Reliability of Mismatch Negativity Event-Related Potentials in a Multisite, Traveling Subjects Study
Brian J. Roach,
Ricardo E. Carrión,
Holly K. Hamilton,
Gregory A Light,
Carrie E. Bearden,
Kristin S. Cadenhead,
Tyrone D. Cannon,
Barbara A. Cornblatt,
Thomas H. McGlashan,
Diana O Perkins,
Ming T Tsuang,
Elaine F. Walker,
Scott W. Woods,
Posted 18 Sep 2019
bioRxiv DOI: 10.1101/768408 (published DOI: 10.1016/j.clinph.2020.09.027)
Posted 18 Sep 2019
Objective: Mismatch negativity (MMN) is an auditory event-related potential (ERP) used to study schizophrenia and psychosis risk. MMN reliability from a multisite, traveling subjects study was compared using different ERP referencing, averaging, and scoring techniques. Methods: Reliability of frequency, duration, and double (frequency+duration) MMN was determined from eight traveling subjects, tested on two occasions at eight EEG laboratory sites.

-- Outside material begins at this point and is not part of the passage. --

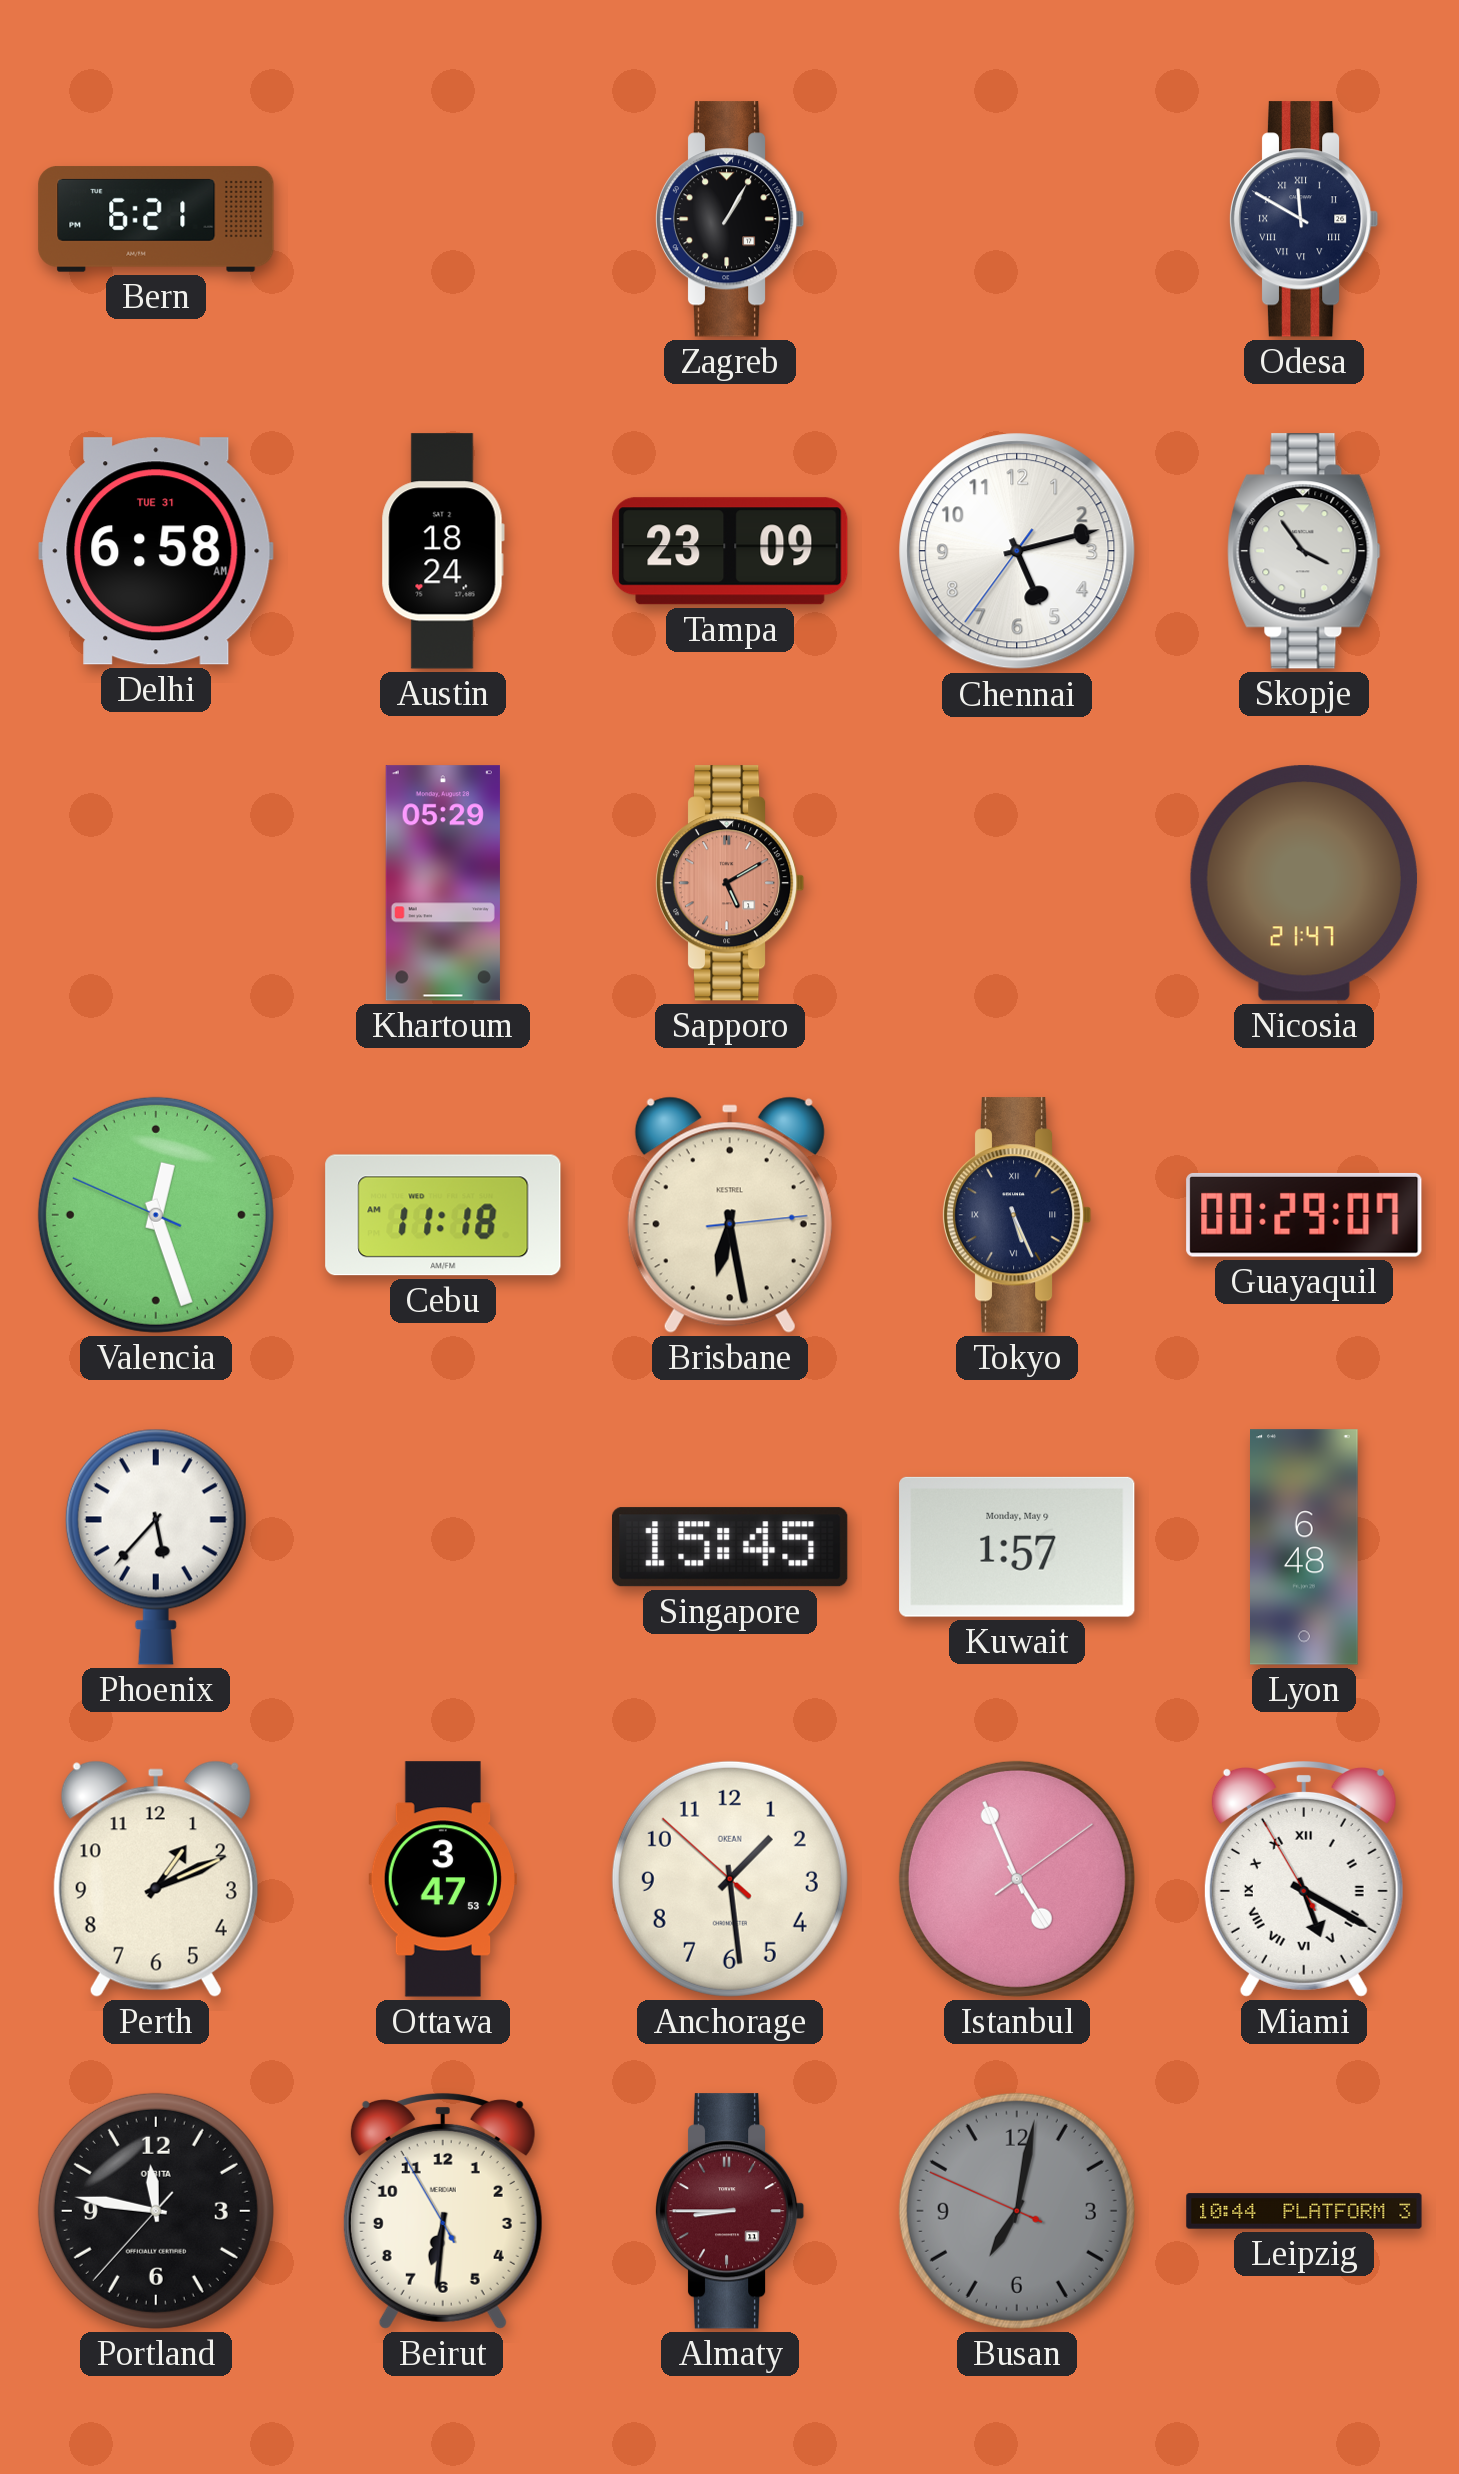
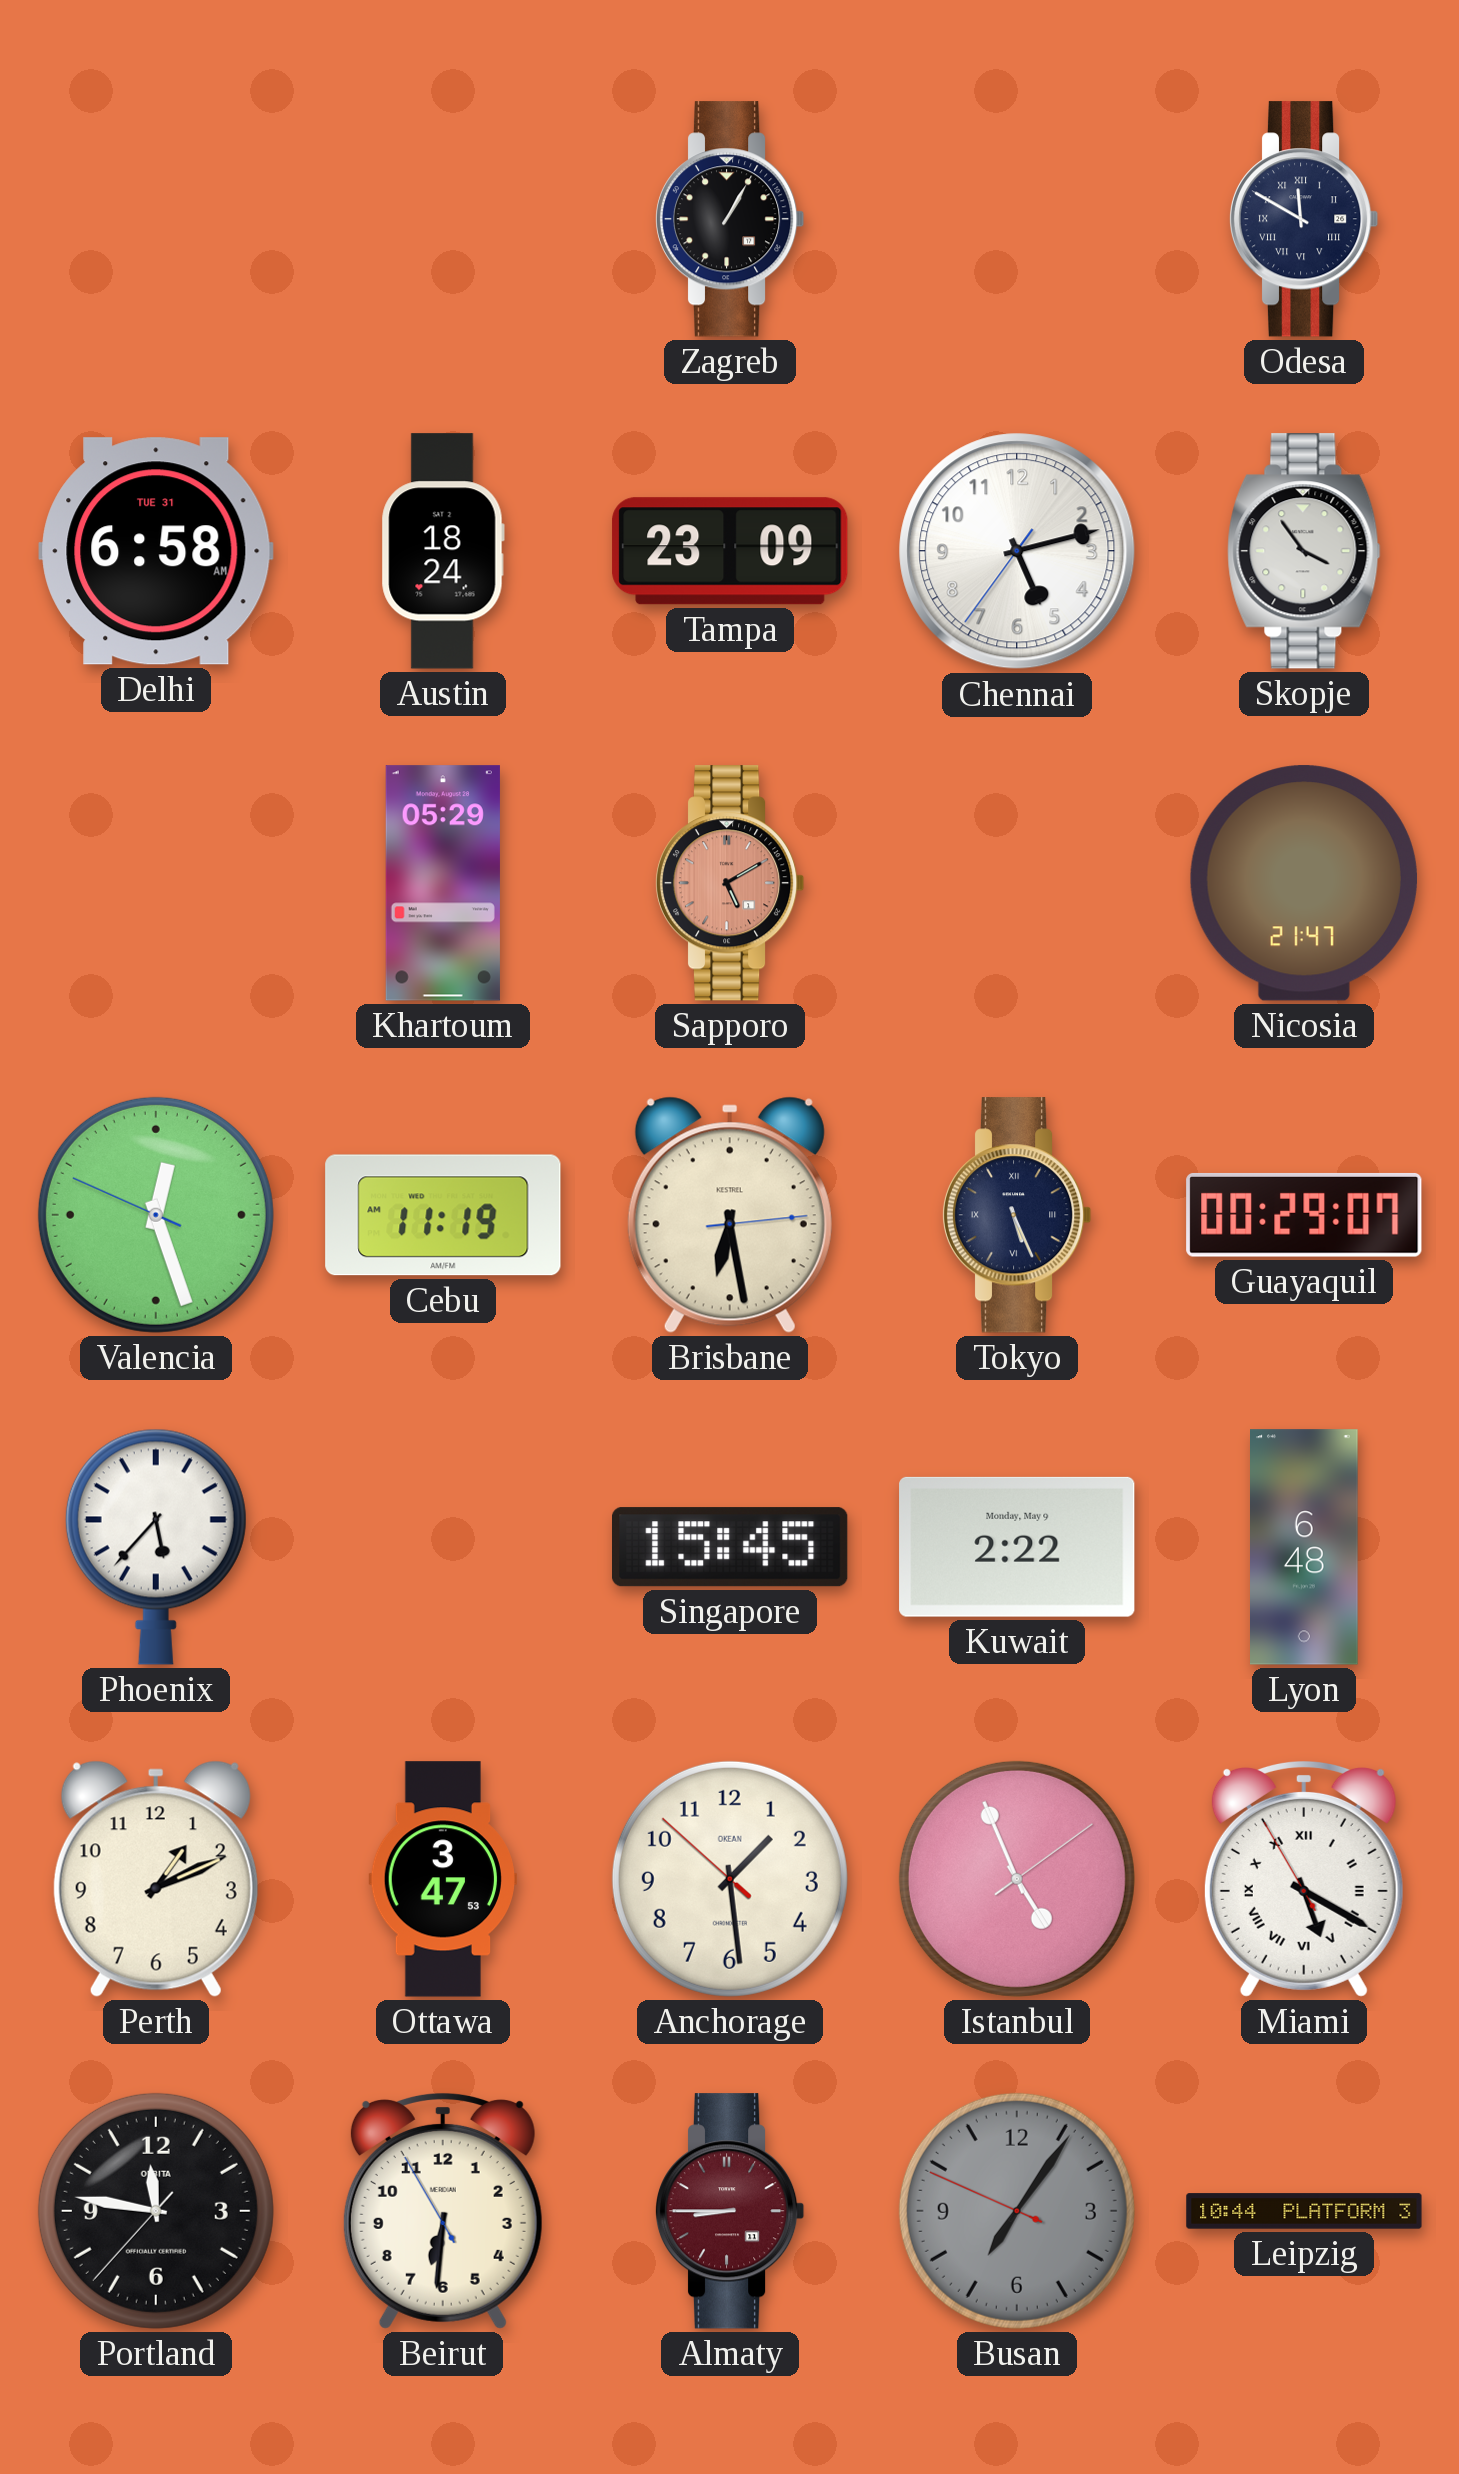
Bern: 6:21 -> none
Cebu: 11:18 -> 11:19
Kuwait: 1:57 -> 2:22
Busan: 7:01 -> 7:05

Deviant-specific variance components were estimated for MMN peak amplitude and latency measures using different ERP processing methods. Generalizability (G) coefficients were calculated using two-facet (site, occasion), fully-crossed models and single-facet (occasion) models within each laboratory to assess MMN reliability. Results: G-coefficients calculated from two-facet models indicated fair (0.4<G<=0.6) duration MMN reliability at electrode Fz, but poor (G<0.4) double and frequency MMN reliability. Single-facet G-coefficients averaged across laboratory resulted in improved reliability (G>0.5). Reliability of MMN amplitude was greater than latency, and reliability with mastoid referencing significantly outperformed nose-referencing. Conclusions: EEG preprocessing methods have a significant impact on the reliability of MMN amplitude. Within site MMN reliability can be excellent, consistent with prior single site studies. Significance: With standardized data collection and ERP processing, MMN can be reliably obtained in multisite studies, providing larger samples sizes within rare patient groups.